(Dataset entries)
☆ ☆ ☆ ☆ ☆
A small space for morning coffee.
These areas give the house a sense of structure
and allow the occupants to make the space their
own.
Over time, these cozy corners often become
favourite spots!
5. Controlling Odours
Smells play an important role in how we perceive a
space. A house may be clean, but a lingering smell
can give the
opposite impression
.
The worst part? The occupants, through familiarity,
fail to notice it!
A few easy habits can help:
☆ ☆ ☆ ☆ ☆
_Problem details_
An exact copy of all the records above is the required answer.

_Response box_
A small space for morning coffee.
These areas give the house a sense of structure
and allow the occupants to make the space their
own.
Over time, these cozy corners often become
favourite spots!
5. Controlling Odours
Smells play an important role in how we perceive a
space. A house may be clean, but a lingering smell
can give the
opposite impression
.
The worst part? The occupants, through familiarity,
fail to notice it!
A few easy habits can help:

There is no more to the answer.